Tempio di Zeus – Olimpia, Greece, 470-456 a.C.

Image source: https://www.britannica.com/art/Western-architecture/Ancient-Greek

 

What were the Characteristics of The Doric Order:

The Doric order has a solemn and solid appearance .

  • The platform of the temple , laid on the foundation , is called euthynteria .
  • On the basis of the temple rests a platform, called crepidoma , formed by the steps leading to the temple, originally three in number, and that will increase with time .
  • The shaft of the column rests directly on crepidoma, and is therefore devoid of basis, It has grooves with a sharp edge and is tapered from bottom to top .
  • The capital is formed by two elements :

– The echino ( with a shape of a truncated cone )

– The abacus ( a simple marble slab resting sull’echino )

Above the capital is the entablature, composed from the lintel on which rests the frieze divided alternately :

  • metopes ( marble slabs decorated in bas-relief )
  • triglyphs ( rectangles vertically furrowed by three channels).
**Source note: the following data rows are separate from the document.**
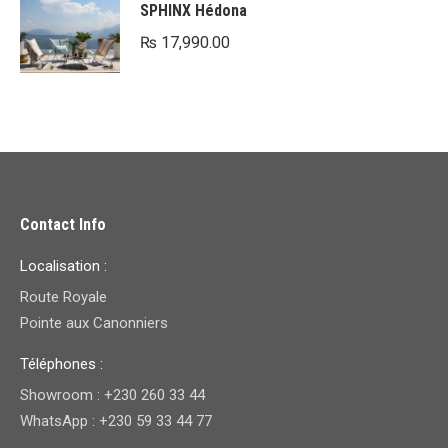
SPHINX Hédona
₨
17,990.00
Contact Info
Localisation :
Route Royale
Pointe aux Canonniers
Téléphones :
Showroom : +230 260 33 44
WhatsApp : +230 59 33 44 77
Doric style: Column and entablature

Image source: Greek columnhttp://bookofthrees.com/greek-columns/ 

Where CAN WE FIND THE Doric Style TODAY?

 Are several architects over the past centuries were inspired by the Doric style for their projects.

An example is the Palazzo Te, monumental building in Mantova (Italy), the opera’s most famous architect Julio Roman, built in 1524 by Federico II Gonzaga commission.

We find:

– in the external facades, with smooth pilasters (pillars embedded in a wall) giant Doric order.

– The inner courtyard, which is also a Doric order but here on marble columns, left almost raw and surmounted by a mighty Doric entablature.